FYI: the open source state of the art in this area is Playwright (the successor ...

caesil · on March 11, 2024

I think https://github.com/diegomura/react-pdf is closer to what this company is doing.

In fact their open source library, https://github.com/OnedocLabs/react-print-pdf, seems like a higher-level library that sits above react-pdf. Reminds me a lot of the set of react-pdf based components I built for a corporate job where letting users create PDFs was a huge part of the value proposition.

They're solving a really cool problem, actually, because building out into certain difficult use cases like SVG support was a huge pain.

AugusteLef · on March 12, 2024

Exactly. We are aiming at offering a solution to build complex PDF design. Which means having 100% control over the layout (margin, header, footer), the style and also the content. That's why we integrated Tailwind, CharkraUI, Markdown, LaTeX, and also wanted to support SVG etc.

Titou325 · on March 11, 2024

We are currently experimenting with this approach. A good thing about paged.js is that we would be able to provide hot-reload and live preview of files without actually converting to PDF.

Your second point is very interesting, seems like some kind of .assert('text').isVisible() API. We may want to dig into that further!

rudasn · on March 11, 2024

Or maybe some visual diffing based on expected output, based on the template/layout/theme used, since you'd want to perform this check on every pdf generated in prod (that has real, sensitive data) , not just in CI or testing mode, if you're aiming for critical docs.

Cool project btw, congrats for the launch!

cyanydeez · on March 12, 2024

safer would be out of band pdf-image conversion the OCR

WHen dealing with layouts and assurance, I would go way out to verify as close to print as possible.

there's also a discussion about color to black/grayscale printing where you want a document to stay in character at grayscale.

these would be premium features I'd think.

timvdalen · on March 11, 2024

(How) does it handle CMYK and print PDFs? I see images of printed books created by Paged.js, were these post-processed, or printed using a printer that does a best-effort RGB conversion?

ak217 · on March 11, 2024

I'm not sure - we don't do color correction on our PDFs because we don't have photos in them and color rendering is not mission critical - but paged.js is focused on the concern of layout for print media. I would imagine color rendering can be solved orthogonally to what paged.js does for you, as long as you specify the color data in CSS. I'm pretty sure paged.js will pass it through without messing with it, so you're good if the browser that Playwright/puppeteer is driving supports the correct color profile when emitting the PDF. I honestly don't know if browsers have sufficient support for that when emitting a PDF, though.
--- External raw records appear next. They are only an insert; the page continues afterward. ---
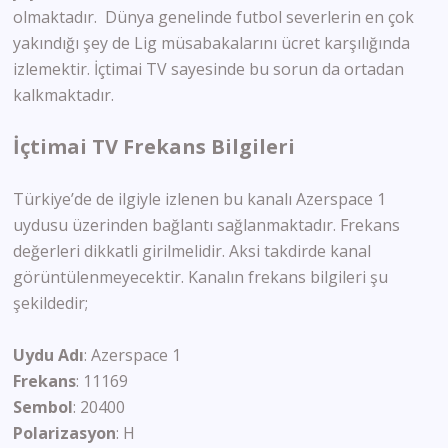
olmaktadır. Dünya genelinde futbol severlerin en çok
yakındığı şey de Lig müsabakalarını ücret karşılığında
izlemektir. İçtimai TV sayesinde bu sorun da ortadan
kalkmaktadır.
İçtimai TV Frekans Bilgileri
Türkiye’de de ilgiyle izlenen bu kanalı Azerspace 1
uydusu üzerinden bağlantı sağlanmaktadır. Frekans
değerleri dikkatli girilmelidir. Aksi takdirde kanal
görüntülenmeyecektir. Kanalın frekans bilgileri şu
şekildedir;
Uydu Adı
: Azerspace 1
Frekans
: 11169
Sembol
: 20400
Polarizasyon
: H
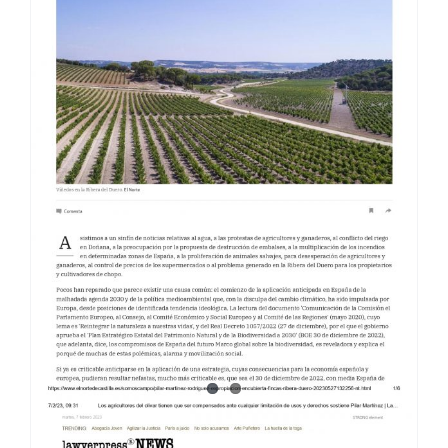
EXPROPIACIÓN ENCUBIERTA · EL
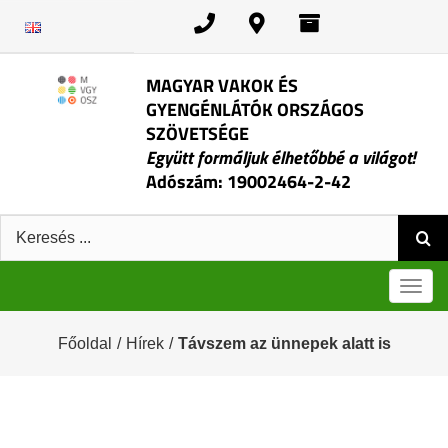
Kihagyás
MAGYAR VAKOK ÉS
GYENGÉNLÁTÓK ORSZÁGOS
SZÖVETSÉGE
Együtt formáljuk élhetőbbé a világot!
Adószám: 19002464-2-42
Keresés:
Men
Főoldal
/
Hírek
/
Távszem az ünnepek alatt is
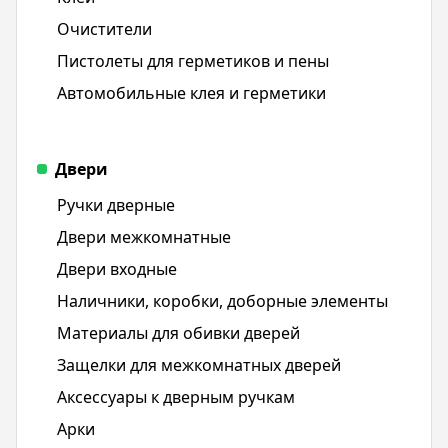
Очистители
Пистолеты для герметиков и пены
Автомобильные клея и герметики
Двери
Ручки дверные
Двери межкомнатные
Двери входные
Наличники, коробки, доборные элементы
Материалы для обивки дверей
Защелки для межкомнатных дверей
Аксессуары к дверным ручкам
Арки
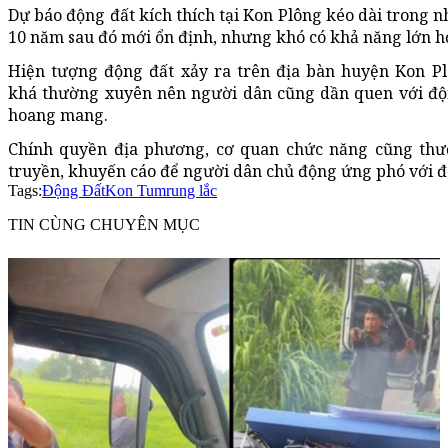
Dự báo động đất kích thích tại Kon Plông kéo dài trong n
10 năm sau đó mới ổn định, nhưng khó có khả năng lớn hơ
Hiện tượng động đất xảy ra trên địa bàn huyện Kon Pl
khá thường xuyên nên người dân cũng dần quen với độ
hoang mang.
Chính quyền địa phương, cơ quan chức năng cũng thư
truyền, khuyến cáo để người dân chủ động ứng phó với đ
Tags:
Động Đất
Kon Tum
rung lắc
TIN CÙNG CHUYÊN MỤC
Overall you're right that color correction is another area where you could probably command a premium.

timvdalen · on March 11, 2024

It's certainly an area with more depth than I anticipated when I first started getting into it. Adobe is still pretty much the only one that can get a PDF compliant with print standards.

As far as I know, there's no way to currently get colors adhering to print color profiles in CMYK out of browsers.

Indeed, if color correctness isn't mission critical, I can imagine that going with Paged.js can be a nice experience!

(Edit: in my experience so far, it's been really really hard to 'correct' colors from an existing PDF in a way that gets a satisfying end result---the colors are usually muted/washed out)

ak217 · on March 11, 2024

I was curious and searched around and found this presentation: https://www.w3.org/Graphics/Color/Workshop/slides/Erias.pdf

You're right - although many of the building blocks are there, it appears there is no way to specify a colorspace or print profile when asking Chrome to emit a PDF (and I doubt the other browsers are any better). Skia (the PDF rendering engine that Chromium uses) actually supports colorspace transforms, but Chromium doesn't seem to hook that up to CSS or even support non-RGBA colors in its rendering pipeline.

Mick-Jogger · on March 12, 2024

Isn't Playwright a testing framework, I am not sure how this solves the use-case that Onedoc is aiming for. I would be highly interested in some more background as we are evaluating alternative solutions to princeXML right now.

ak217 · on March 12, 2024

Playwright at its core is a headless browser driver. In this case, we are using it to tell the browser to generate a PDF.